# Collected data:
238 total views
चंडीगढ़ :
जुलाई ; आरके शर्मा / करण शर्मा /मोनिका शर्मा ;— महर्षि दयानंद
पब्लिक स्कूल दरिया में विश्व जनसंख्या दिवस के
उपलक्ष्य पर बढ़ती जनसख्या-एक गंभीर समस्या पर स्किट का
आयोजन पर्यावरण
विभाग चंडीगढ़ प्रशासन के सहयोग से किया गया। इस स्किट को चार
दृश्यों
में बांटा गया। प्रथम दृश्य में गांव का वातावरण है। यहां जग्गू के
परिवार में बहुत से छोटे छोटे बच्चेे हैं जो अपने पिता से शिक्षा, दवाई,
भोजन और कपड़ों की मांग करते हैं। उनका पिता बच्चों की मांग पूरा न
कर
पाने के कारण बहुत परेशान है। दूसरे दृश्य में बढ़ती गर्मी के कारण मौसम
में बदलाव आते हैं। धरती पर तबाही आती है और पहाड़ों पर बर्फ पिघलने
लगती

# WHAT THIS TASK INVOLVES:
Once the records end, copy them all again exactly.

# ANSWER BOX:
238 total views
चंडीगढ़ :
जुलाई ; आरके शर्मा / करण शर्मा /मोनिका शर्मा ;— महर्षि दयानंद
पब्लिक स्कूल दरिया में विश्व जनसंख्या दिवस के
उपलक्ष्य पर बढ़ती जनसख्या-एक गंभीर समस्या पर स्किट का
आयोजन पर्यावरण
विभाग चंडीगढ़ प्रशासन के सहयोग से किया गया। इस स्किट को चार
दृश्यों
में बांटा गया। प्रथम दृश्य में गांव का वातावरण है। यहां जग्गू के
परिवार में बहुत से छोटे छोटे बच्चेे हैं जो अपने पिता से शिक्षा, दवाई,
भोजन और कपड़ों की मांग करते हैं। उनका पिता बच्चों की मांग पूरा न
कर
पाने के कारण बहुत परेशान है। दूसरे दृश्य में बढ़ती गर्मी के कारण मौसम
में बदलाव आते हैं। धरती पर तबाही आती है और पहाड़ों पर बर्फ पिघलने
लगती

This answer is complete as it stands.